Dado que el resto de la sociedad debe costearme una serie de derechos
económicos, estoy obligándolos a que destinen parte de sus ingresos a
financiar mis derechos, de tal manera que ya no pueden decidir sobre el
uso y destino de ese dinero, del que de otra manera podrían disponer a
su antojo. Cada nuevo derecho otorgado se convierte así en una
restricción de la libertad. De reclamar el respeto a las libertades
–entendidas éstas como derechos naturales inherentes a todo ser humano–
hemos pasado a reclamar derechos, derechos que son otorgados
graciosamente por el poder político.
Si la
exigencia de derechos se circunscribía inicialmente a cuestiones que
podríamos denominar básicas o esenciales, en las últimas décadas ha
habido una expansión constante de la lista de derechos otorgados, una
borrachera de reclamaciones que no tiene fin y cuyo máximo exponente es
el denominado salario social o el derecho a vivir sin trabajar, el
derecho a vivir a costa de los demás. A explotarlos.
En una
vuelta de tuerca más, esos derechos se han desprendido de su reverso.

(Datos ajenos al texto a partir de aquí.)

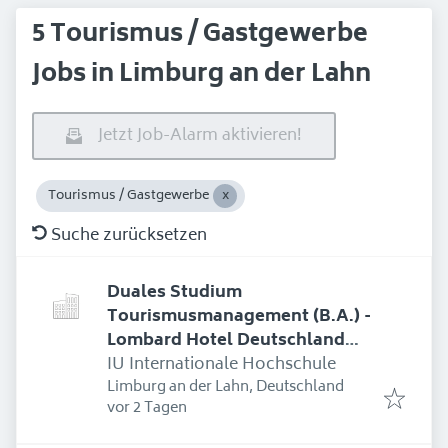
5 Tourismus / Gastgewerbe
Jobs in Limburg an der Lahn
Jetzt Job-Alarm aktivieren!
Tourismus / Gastgewerbe
Suche zurücksetzen
Duales Studium
Tourismusmanagement (B.A.) -
Lombard Hotel Deutschland
GmbH Vienna House Easy by
IU Internationale Hochschule
Wyndham Limburg
Limburg an der Lahn, Deutschland
Erschienen
:
vor 2 Tagen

Los derechos se han deshecho de las obligaciones. Los nuevos derechos
que hoy se reclaman son de carácter incondicional, no llevan aparejada
la asunción de obligaciones ni contraprestaciones. Ya ni tan siquiera se
contentan con que el derecho a un empleo, a un trabajo, ahora lo que
quieren es un sueldo sin necesidad de trabajar. Basta con habitar en
España para que muchos consideren que el resto de la sociedad debe
proporcionarles gratuitamente casa, electricidad, educación, aborto,
sanidad, castración genital, transporte, pensión… y hasta títulos
universitarios. Mientras trabajar por menos de mil euros satisfaciendo
necesidades del prójimo se ha convertido en algo indigno, quedarse en
casa vagueando mientras se recibe un subsidio de igual monto se ha
convertido en algo digno. Ahora es el subsidio, y no el trabajo, lo que
dignifica al hombre.
Hoy, la
auténtica lucha de clases es entre quienes perciben subsidios y quienes
los pagan, entre los que trabajan y los que quieren vivir sin trabajar.
Hoy hay sectores crecientes de la población que quieren vivir, y vivir
bien, del trabajo de los demás. Quien explota hoy a los trabajadores no
son los empresarios, sino el Estado.
En
definitiva, muchos de estos derechos que ahora se exigen tienen muy poco
que ver con los derechos de antaño y sí mucho con los deseos. Porque
uno de los males de hoy en día es que muchos pretenden que sus deseos
sean reconocidos como derechos. Y el gran problema de ello es que los
deseos, como los sueños, no tienen límites.